-- Opening Marker --

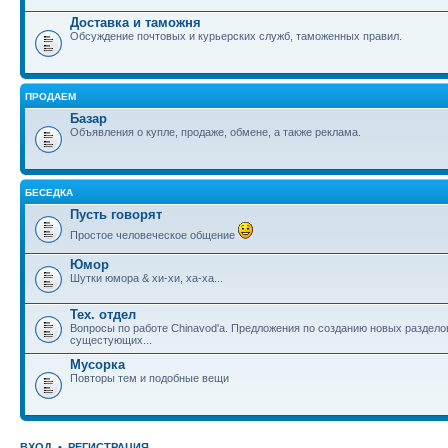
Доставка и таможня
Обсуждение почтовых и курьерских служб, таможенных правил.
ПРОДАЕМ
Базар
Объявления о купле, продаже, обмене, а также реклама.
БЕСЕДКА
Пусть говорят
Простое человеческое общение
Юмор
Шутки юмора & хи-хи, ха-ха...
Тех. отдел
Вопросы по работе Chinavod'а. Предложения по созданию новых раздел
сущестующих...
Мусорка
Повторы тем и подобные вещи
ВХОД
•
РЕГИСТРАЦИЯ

-- Closing Marker --
-- Opening Marker --

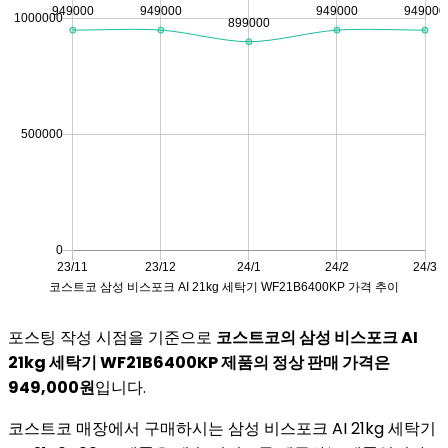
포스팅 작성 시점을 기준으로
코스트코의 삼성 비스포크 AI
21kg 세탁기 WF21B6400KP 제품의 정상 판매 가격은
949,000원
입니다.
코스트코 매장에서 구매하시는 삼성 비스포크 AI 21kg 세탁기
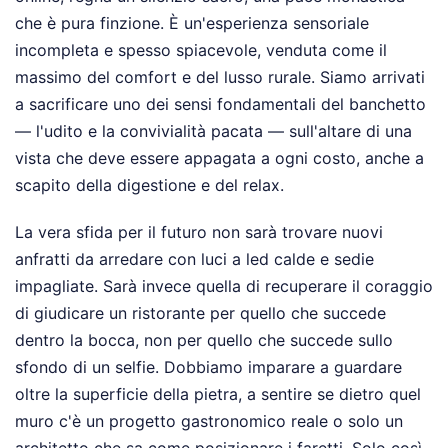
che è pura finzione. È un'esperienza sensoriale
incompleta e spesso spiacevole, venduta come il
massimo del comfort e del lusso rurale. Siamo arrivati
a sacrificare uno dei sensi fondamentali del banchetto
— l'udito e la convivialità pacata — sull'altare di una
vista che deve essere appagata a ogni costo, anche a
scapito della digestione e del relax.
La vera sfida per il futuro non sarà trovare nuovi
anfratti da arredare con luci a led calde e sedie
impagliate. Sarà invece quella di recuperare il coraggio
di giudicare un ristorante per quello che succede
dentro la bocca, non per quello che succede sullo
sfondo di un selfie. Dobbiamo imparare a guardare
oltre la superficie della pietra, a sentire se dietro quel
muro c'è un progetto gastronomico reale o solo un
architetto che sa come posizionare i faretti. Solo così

-- Closing Marker --
-- Opening Marker --

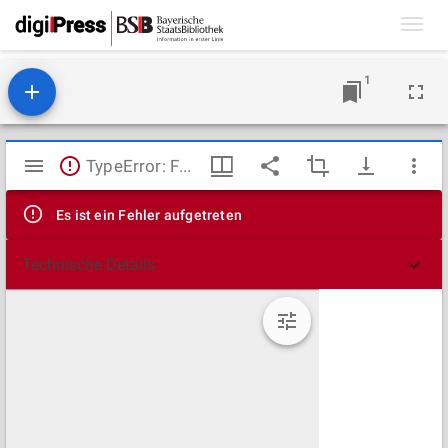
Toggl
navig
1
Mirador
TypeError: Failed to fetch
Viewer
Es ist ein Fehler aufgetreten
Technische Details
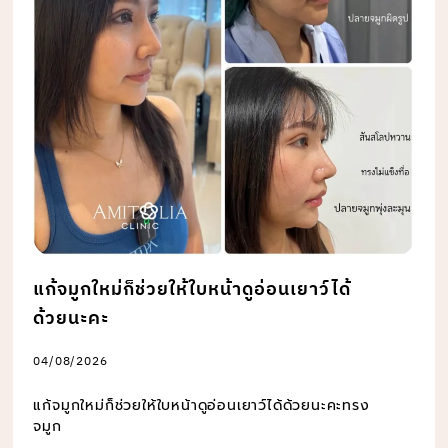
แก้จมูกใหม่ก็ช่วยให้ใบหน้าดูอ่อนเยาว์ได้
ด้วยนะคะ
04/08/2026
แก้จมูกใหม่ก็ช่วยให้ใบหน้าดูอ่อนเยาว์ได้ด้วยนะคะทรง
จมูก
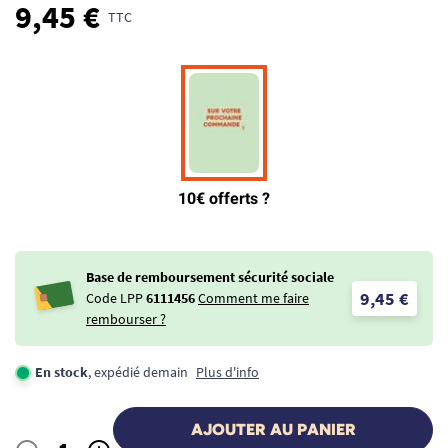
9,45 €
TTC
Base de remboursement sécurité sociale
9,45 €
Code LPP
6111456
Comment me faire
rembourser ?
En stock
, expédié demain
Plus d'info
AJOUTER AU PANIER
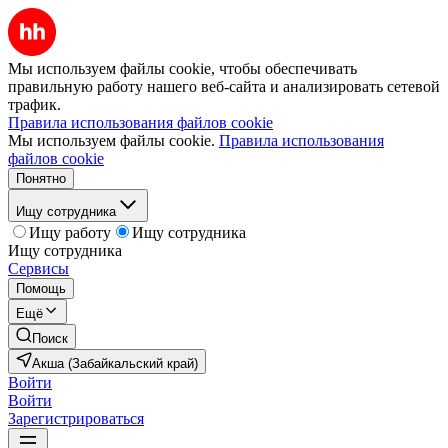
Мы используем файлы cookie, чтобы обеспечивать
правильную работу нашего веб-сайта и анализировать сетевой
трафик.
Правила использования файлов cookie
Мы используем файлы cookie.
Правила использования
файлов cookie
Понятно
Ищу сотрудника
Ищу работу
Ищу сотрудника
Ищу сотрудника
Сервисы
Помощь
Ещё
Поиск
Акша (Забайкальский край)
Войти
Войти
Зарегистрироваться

-- Closing Marker --

--- WHAT TO DO ---
From the listing above, return the lines starting at the one with "Пусть говорят" and ending at the one with "РЕГИСТРАЦИЯ", both kept, exactly as they appear and nothing more.

--- SOLVED EXERCISE ---
Пусть говорят
Простое человеческое общение
Юмор
Шутки юмора & хи-хи, ха-ха...
Тех. отдел
Вопросы по работе Chinavod'а. Предложения по созданию новых раздел
сущестующих...
Мусорка
Повторы тем и подобные вещи
ВХОД
•
РЕГИСТРАЦИЯ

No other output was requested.